Habib, dans la petite église catholique de Beer Sheva ©Cécile Lemoine/TSM

Étudiant en chimie âgé de 23 ans, Habib est Arabe israélien et membre de la petite communauté catholique hébréophone de Beer Sheva, ville aux portes du désert du Néguev.


Vous considérez-vous comme proche de l’Église ?

Oui. J’ai la foi, en Jésus, en l’Église. J’essaie d’être aussi impliqué et utile que possible dans la communauté chrétienne de Beer Sheva. Chaque fois que le père Piotr, notre curé, m’appelle, je suis là pour l’aider. J’encadre aussi les groupes de jeunes de la communauté catholique hébréophone. J’ai grandi dans une famille très religieuse. Mes parents viennent de Fassuta, l’un des deux seuls villages 100% chrétien du nord d’Israël. Ils sont venus à Beer Sheva il y a 20 ans parce qu’il y avait plus de travail par ici. Mon père est employé par ICL, une entreprise chimique qui exploite les minéraux de la mer Morte, et ma mère est professeur de mathématiques dans une école arabe d’une ville voisine. Je suis dans cette paroisse depuis l’âge de 7 ans. J’ai presque grandi ici. Je me sens connecté à Jésus ici, alors je continue à venir. 

Pourquoi est-ce si important pour vous de vous engager ?

Parce que je peux le faire. Si quelqu’un me le demande et que je suis disponible et capable d’aider, je le ferai. C’est l’esprit de l’Eglise.

Vous sentez-vous plus proche de la communauté arabophone ou de la communauté hébréophone ?

Je connais beaucoup mieux la messe en hébreu que la messe en arabe à laquelle j’assiste lorsque je retourne dans le village de ma famille pour Pâques et parfois d’autres fêtes. Je ne sais pas vraiment lire l’arabe alors je suis la messe en écoutant. Je ne connais pas non plus toujours les prières, car je les ai apprises en hébreu. Et comme Fassuta est une ville grecque-catholique, nous ne suivons pas le rite latin, auquel je suis habituée à Beer Sheva. 

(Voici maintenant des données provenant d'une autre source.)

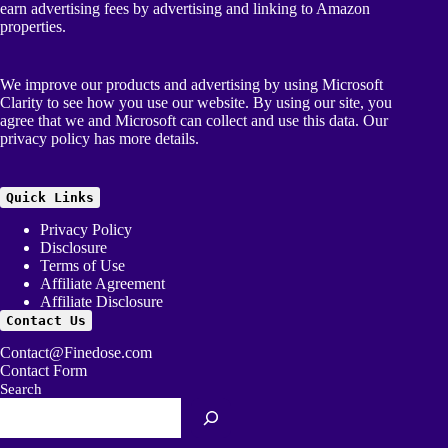
earn advertising fees by advertising and linking to Amazon
properties.
We improve our products and advertising by using Microsoft
Clarity to see how you use our website. By using our site, you
agree that we and Microsoft can collect and use this data. Our
privacy policy
has more details.
Quick Links
Privacy Policy
Disclosure
Terms of Use
Affiliate Agreement
Affiliate Disclosure
Contact Us
Contact@Finedose.com
Contact Form
Search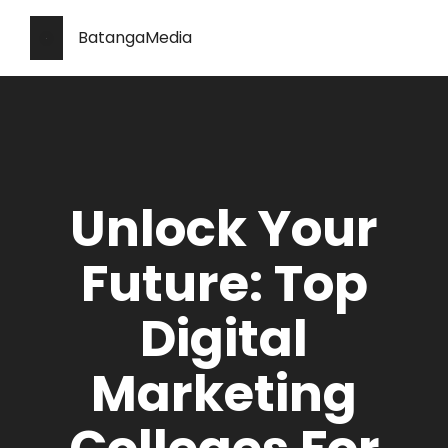
BatangaMedia
Unlock Your
Future: Top
Digital
Marketing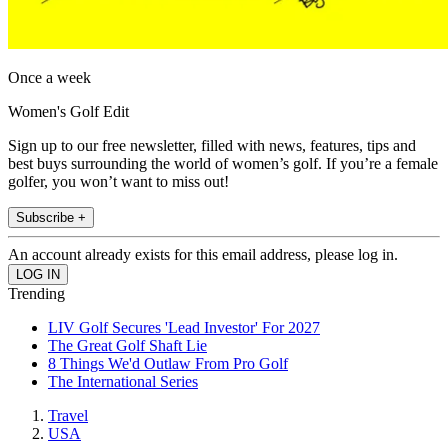
Once a week
Women's Golf Edit
Sign up to our free newsletter, filled with news, features, tips and
best buys surrounding the world of women’s golf. If you’re a female
golfer, you won’t want to miss out!
Subscribe +
An account already exists for this email address, please log in.
Trending
LIV Golf Secures 'Lead Investor' For 2027
The Great Golf Shaft Lie
8 Things We'd Outlaw From Pro Golf
The International Series
Travel
USA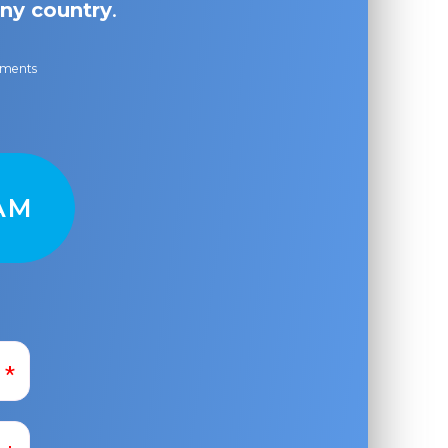
ny country
.
ayments
AM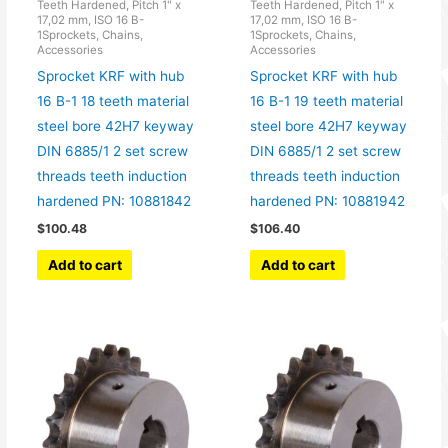
Teeth Hardened, Pitch 1" x
Teeth Hardened, Pitch 1" x
17,02 mm, ISO 16 B-
17,02 mm, ISO 16 B-
1Sprockets, Chains,
1Sprockets, Chains,
Accessories
Accessories
Sprocket KRF with hub
Sprocket KRF with hub
16 B-1 18 teeth material
16 B-1 19 teeth material
steel bore 42H7 keyway
steel bore 42H7 keyway
DIN 6885/1 2 set screw
DIN 6885/1 2 set screw
threads teeth induction
threads teeth induction
hardened PN: 10881842
hardened PN: 10881942
$
100.48
$
106.40
Add to cart
Add to cart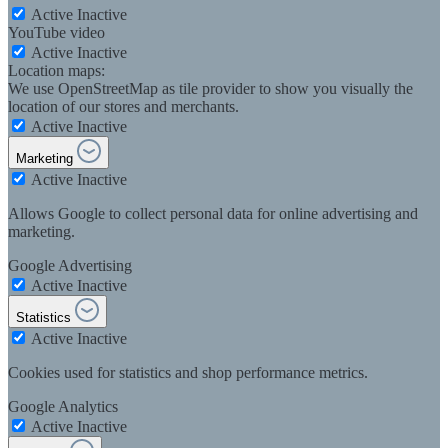
Active
Inactive
YouTube video
Active
Inactive
Location maps:
We use OpenStreetMap as tile provider to show you visually the
location of our stores and merchants.
Active
Inactive
Marketing
Active
Inactive
Allows Google to collect personal data for online advertising and
marketing.
Google Advertising
Active
Inactive
Statistics
Active
Inactive
Cookies used for statistics and shop performance metrics.
Google Analytics
Active
Inactive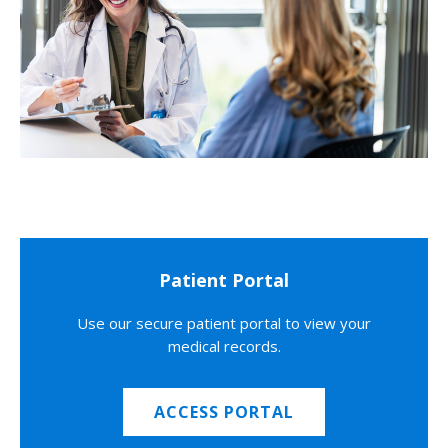
Patient Portal
Use our secure patient portal to view your
medical records.
ACCESS PORTAL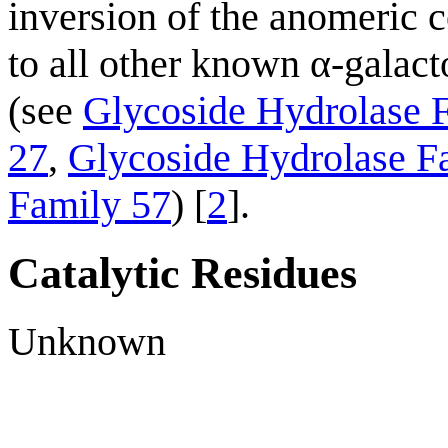
inversion of the anomeric co
to all other known α-galact
(see
Glycoside Hydrolase 
27
,
Glycoside Hydrolase F
Family 57
) [
2
].
Catalytic Residues
Unknown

Avez-vous l’impression que l’Eglise s’occupe de vos problèmes, qu’elle vous parle ?

Je n’ai pas beaucoup de problèmes. C’est une petite communauté ici. A Beer Sheva, les chrétiens qui ne parlent pas hébreu sont plus nombreux que nous. Ils viennent du Sri Lanka, d’Inde, d’Ethiopie, et vont à la messe en anglais, célébrée le samedi. Les familles arabes chrétiennes comme la mienne sont nombreuses, mais la majorité n’ont plus de lien avec l’Église. Nous avons essayé, il y a 5 ou 6 ans, de reconnecter tous les jeunes. Nous étions environ 10, mais maintenant je n’ai des nouvelles que de 3 d’entre eux. On s’entraide mutuellement. Comme dans une famille. Notre prêtre a beaucoup aidé à créer cette atmosphère, qui nous lie même après la messe.

Pensez-vous que ce lien avec l’Eglise s’estompe à cause de l’environnement judéo-israélien dans lequel vous vivez ?

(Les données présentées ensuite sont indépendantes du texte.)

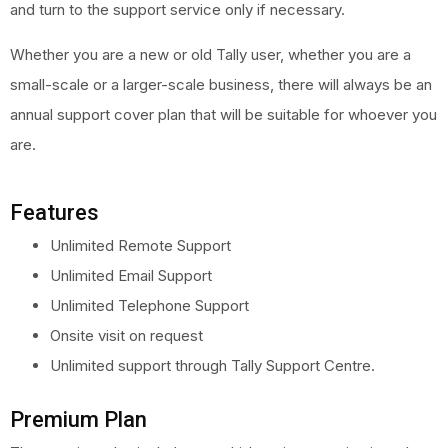
and turn to the support service only if necessary.
Whether you are a new or old Tally user, whether you are a
small-scale or a larger-scale business, there will always be an
annual support cover plan that will be suitable for whoever you
are.
Features
Unlimited Remote Support
Unlimited Email Support
Unlimited Telephone Support
Onsite visit on request
Unlimited support through Tally Support Centre.
Premium Plan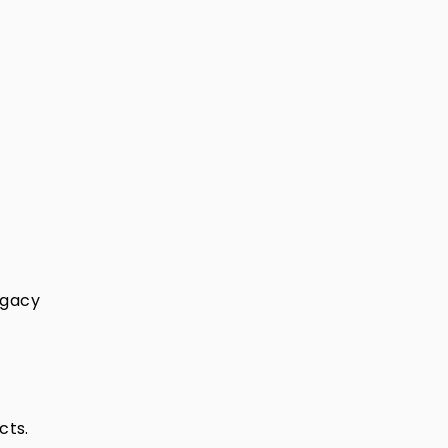
legacy
cts.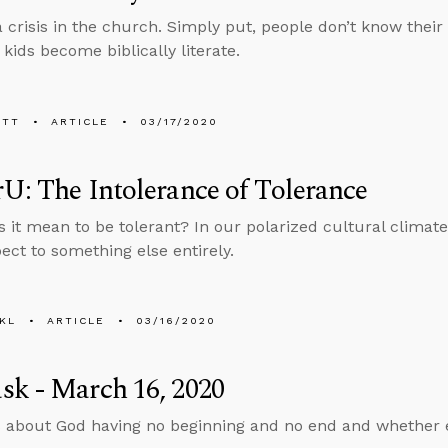
 crisis in the church. Simply put, people don’t know their
kids become biblically literate.
ETT
ARTICLE
03/17/2020
U: The Intolerance of Tolerance
 it mean to be tolerant? In our polarized cultural climate
ect to something else entirely.
KL
ARTICLE
03/16/2020
k - March 16, 2020
 about God having no beginning and no end and whether ev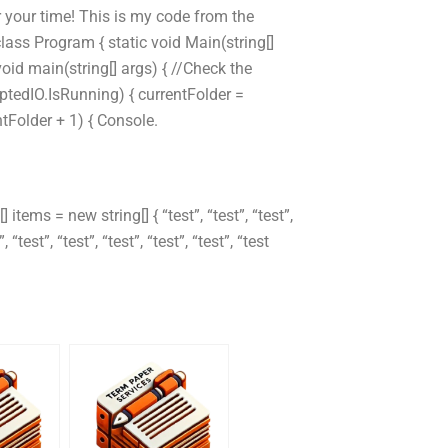
r your time! This is my code from the
s Program { static void Main(string[]
void main(string[] args) { //Check the
ruptedIO.IsRunning) { currentFolder =
ntFolder + 1) { Console.
 items = new string[] { “test”, “test”, “test”,
”, “test”, “test”, “test”, “test”, “test”, “test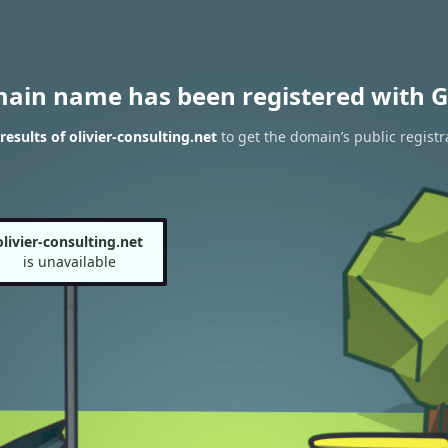
main name has been registered with G
esults of olivier-consulting.net
to get the domain’s public registr
olivier-consulting.net
is unavailable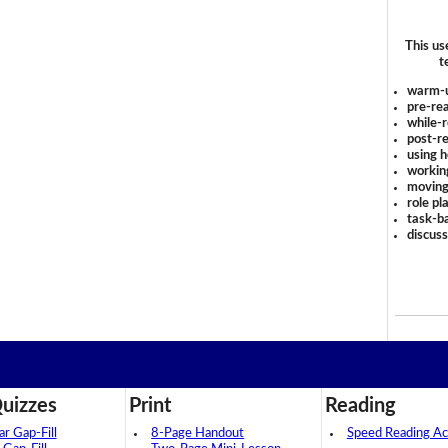
This us
t
warm-
pre-rea
while-r
post-re
using 
workin
moving
role pl
task-ba
discus
uizzes
Print
Reading
 Gap-Fill
8-Page Handout
Speed Reading Act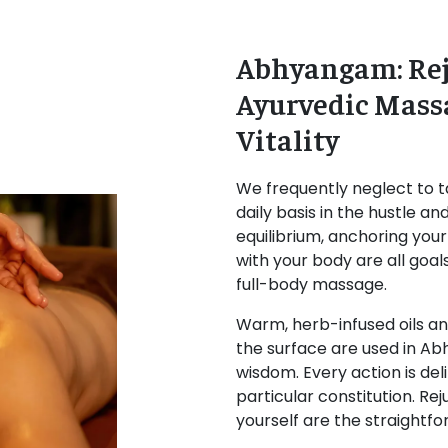
Abhyangam: Rej
Ayurvedic Mass
Vitality
We frequently neglect to t
daily basis in the hustle an
equilibrium, anchoring you
with your body are all goa
full-body massage.
Warm, herb-infused oils a
the surface are used in Ab
wisdom. Every action is deli
particular constitution. Re
yourself are the straightf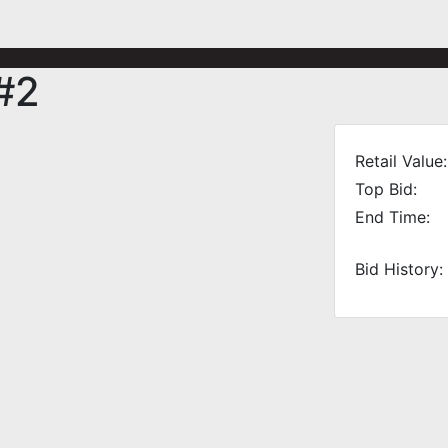
#2
Retail Value:
Top Bid:
End Time:
Bid History: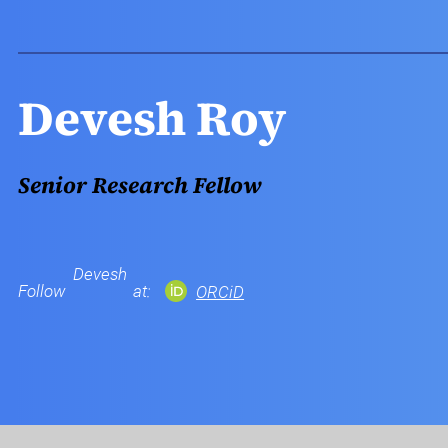
Devesh Roy
Senior Research Fellow
Devesh
Follow
at:
ORCiD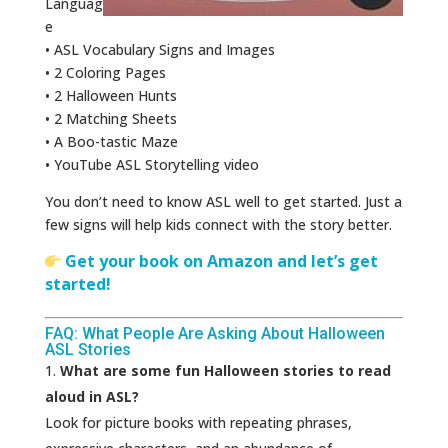
Languag
e
• ASL Vocabulary Signs and Images
• 2 Coloring Pages
• 2 Halloween Hunts
• 2 Matching Sheets
• A Boo-tastic Maze
• YouTube ASL Storytelling video
You don’t need to know ASL well to get started. Just a
few signs will help kids connect with the story better.
Get your book on Amazon and let’s get
started!
FAQ: What People Are Asking About Halloween
ASL Stories
What are some fun Halloween stories to read
aloud in ASL?
Look for picture books with repeating phrases,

Non, je pense même que c’est le contraire. En Europe, les gens ne croient plus. Ici, presque 80% des gens sont religieux et ont foi en Dieu. J’ai grandi dans une école israélienne, où on m’a appris le judaïsme. Mais j’étais à l’église tous les dimanches, et j’ai eu des cours de catéchisme. Et d’une certaine manière, le christianisme n’est pas si distinct du judaïsme. Il y a beaucoup de liens. Dans mes cours de religion à l’école, nous lisions la Bible. C’est le même livre et le même Dieu pour les deux religions.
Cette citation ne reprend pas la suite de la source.